Duran Duran throws a party at Masonic

By GARY GRAFF
Of the Oakland Press

DETROIT -- As the group vamped its way through a lengthy, extended version of its hit "Girls on Film," frontman Simon Le Bon introduced Duran Duran as "the band designed to make you party!"

And a party is exactly what the early MTV heroes threw on Thursday night at Masonic Temple Theatre, a two-hour and five-minute parade of hits played with the kind of energy and received with a kind of fan exuberance that transported the 25 years since Duran Duran's hit heyday.
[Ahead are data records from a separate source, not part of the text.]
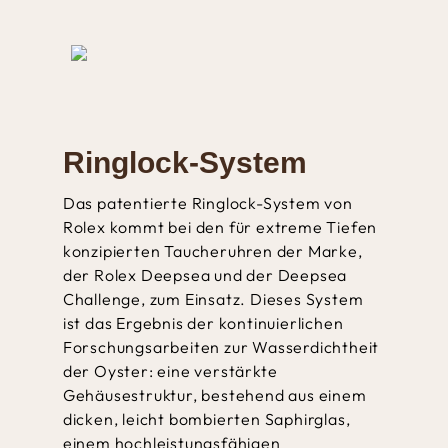
Ringlock-System
Das patentierte Ringlock-System von
Rolex kommt bei den für extreme Tiefen
konzipierten Taucheruhren der Marke,
der Rolex Deepsea und der Deepsea
Challenge, zum Einsatz. Dieses System
ist das Ergebnis der kontinuierlichen
Forschungs­arbeiten zur Wasserdichtheit
der Oyster: eine verstärkte
Gehäusestruktur, bestehend aus einem
dicken, leicht bombierten Saphirglas,
einem hochleistungs­fähigen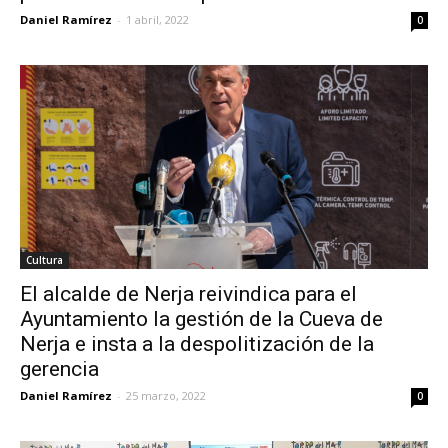
Daniel Ramírez
-
1 abril, 2022
0
Cultura
El alcalde de Nerja reivindica para el
Ayuntamiento la gestión de la Cueva de
Nerja e insta a la despolitización de la
gerencia
Daniel Ramírez
-
25 marzo, 2022
0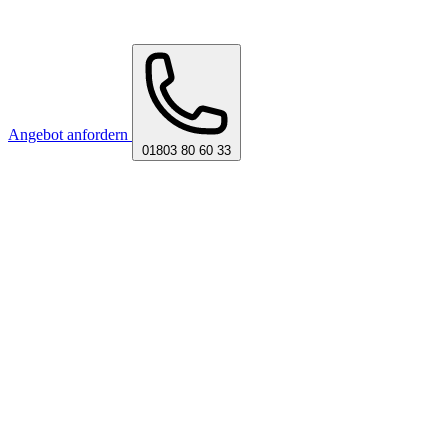
Angebot anfordern
01803 80 60 33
There were, of course, some ungainly sights of now middle-aged devotees -- the vast majority female -- dancing, screaming, swooning, sneaking down the aisles and, during the encore, stage-crashing -- but it was all done in a spirit of good fun and more than a little bit of nostalgia.

Duran Duran wasn't entirely playing for sentiment, however. The group has a new album out, "Red Carpet Massacre," that certainly fits in the contemporary pop soundscape thanks to collaborations with Timbaland, Justin Timberlake and Nate "Danja" Hills. But that was very nearly the show's undoing when the band opened with three of the new songs -- "The Valley," "Nite Runner" and the album's title track; it's not that they were unfamiliar but that Duran Duran didn't quite replicate the sleek modern club groove of their recorded counterparts, lurching rather than gliding through them.

A one-two punch of "Hungry Like the Wolf" and "Planet Earth" gave the show its real lift-off, however, and both band and fans were well warmed-up for later "Red Carpet Massacre" fare, including solidly performed renditions of the ballad "Falling Down" and the dance track "Skin Divers."

Nevertheless, the night worked best on more familiar turf, and Duran Duran -- four founding members and three adjuncts on guitar, saxophone and backing vocals -- doled out plenty of that, including "The Reflex," "Save a Prayer," "A View to a Kill," "Notorious," "Girls on Film" and the still-execrable-after-all-these-years "Wild Boys." A fluid light show filled with moving parts gave each song its own unique look, and Le Bon's tremulous voice generally held up better than the tight slacks that kept slipping down his torso -- to the vociferous delight of a good chunk of the fans.

The show's real highlight was a mid-show "electro set," a Kraftwerk-style dissemination of six songs played with synthesizers and electronic percussion that well-suited songs such as "Last Chance on the Stairway," "All She Wants Is," "I Don't Want Your Love" and "Skin Trade." The smiles on the faces of the four founders -- Le Bon, bassist John Taylor, drummer Roger Taylor (no relation) and keyboardist Nick Rhodes -- made it clear that this playful interlude was freshening the experience for them as well as their fans.

"Rio," predictably, closed the show on another eminently danceable note -- a "Reflex," perhaps, but one that certainly made sense.